### [RECORDS PROVIDED]

*** Begin section ***

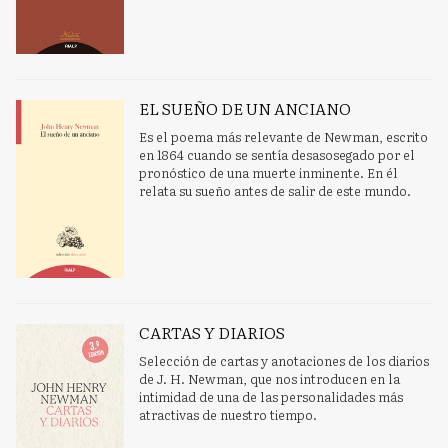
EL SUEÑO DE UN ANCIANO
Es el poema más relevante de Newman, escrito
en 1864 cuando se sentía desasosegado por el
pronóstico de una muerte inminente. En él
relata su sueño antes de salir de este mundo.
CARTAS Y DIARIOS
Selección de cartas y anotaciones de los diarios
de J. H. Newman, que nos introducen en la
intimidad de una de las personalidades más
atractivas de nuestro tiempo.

*** End section ***
*** Begin section ***

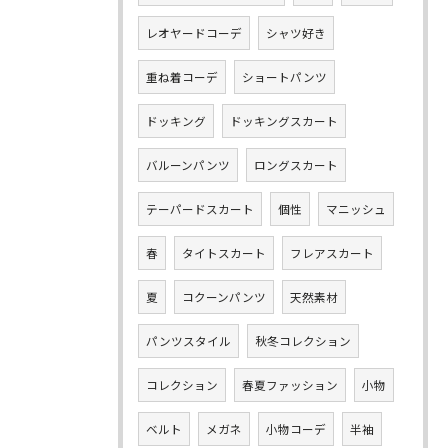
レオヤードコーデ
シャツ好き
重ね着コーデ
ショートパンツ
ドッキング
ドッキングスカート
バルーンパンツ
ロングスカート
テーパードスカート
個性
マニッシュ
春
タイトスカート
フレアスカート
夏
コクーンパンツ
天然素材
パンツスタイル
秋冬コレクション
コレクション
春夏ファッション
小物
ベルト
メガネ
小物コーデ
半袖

*** End section ***
*** Begin section ***

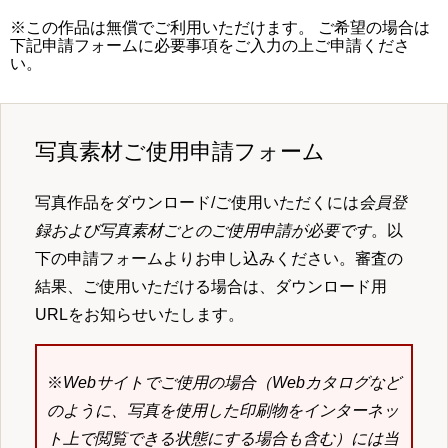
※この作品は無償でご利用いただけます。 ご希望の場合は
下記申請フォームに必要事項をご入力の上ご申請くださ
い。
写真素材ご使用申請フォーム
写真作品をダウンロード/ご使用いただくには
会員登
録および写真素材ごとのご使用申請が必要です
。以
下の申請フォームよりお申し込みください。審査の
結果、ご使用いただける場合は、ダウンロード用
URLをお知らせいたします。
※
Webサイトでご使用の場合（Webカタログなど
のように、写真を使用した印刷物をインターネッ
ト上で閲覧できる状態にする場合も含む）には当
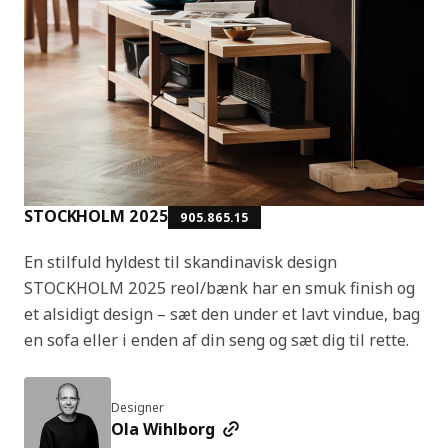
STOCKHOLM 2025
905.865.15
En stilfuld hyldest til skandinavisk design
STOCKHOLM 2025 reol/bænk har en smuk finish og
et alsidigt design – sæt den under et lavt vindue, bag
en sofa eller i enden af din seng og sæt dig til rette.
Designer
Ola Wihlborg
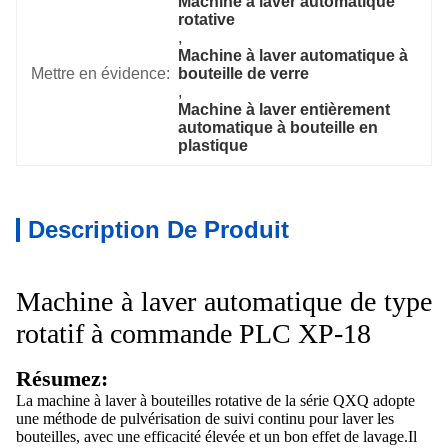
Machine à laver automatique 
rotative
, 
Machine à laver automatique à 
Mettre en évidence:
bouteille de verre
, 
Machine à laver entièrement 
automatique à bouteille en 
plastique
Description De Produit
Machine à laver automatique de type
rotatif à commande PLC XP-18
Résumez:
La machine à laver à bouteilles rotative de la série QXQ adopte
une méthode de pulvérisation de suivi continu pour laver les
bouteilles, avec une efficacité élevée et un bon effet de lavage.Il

*** End section ***

### [TASK REQUIREMENTS]
Output exactly the lines of the listing above that start with the one holding "写真素材ご使用申請フォーム" and go on through the one holding "bouteilles, avec une"; leave the pictures out.

### [RESULT]
写真素材ご使用申請フォーム
写真作品をダウンロード/ご使用いただくには
会員登
録および写真素材ごとのご使用申請が必要です
。以
下の申請フォームよりお申し込みください。審査の
結果、ご使用いただける場合は、ダウンロード用
URLをお知らせいたします。
※
Webサイトでご使用の場合（Webカタログなど
のように、写真を使用した印刷物をインターネッ
ト上で閲覧できる状態にする場合も含む）には当
STOCKHOLM 2025
905.865.15
En stilfuld hyldest til skandinavisk design
STOCKHOLM 2025 reol/bænk har en smuk finish og
et alsidigt design – sæt den under et lavt vindue, bag
en sofa eller i enden af din seng og sæt dig til rette.
Designer
Ola Wihlborg
Machine à laver automatique 
rotative
, 
Machine à laver automatique à 
Mettre en évidence:
bouteille de verre
, 
Machine à laver entièrement 
automatique à bouteille en 
plastique
Description De Produit
Machine à laver automatique de type
rotatif à commande PLC XP-18
Résumez:
La machine à laver à bouteilles rotative de la série QXQ adopte
une méthode de pulvérisation de suivi continu pour laver les
bouteilles, avec une efficacité élevée et un bon effet de lavage.Il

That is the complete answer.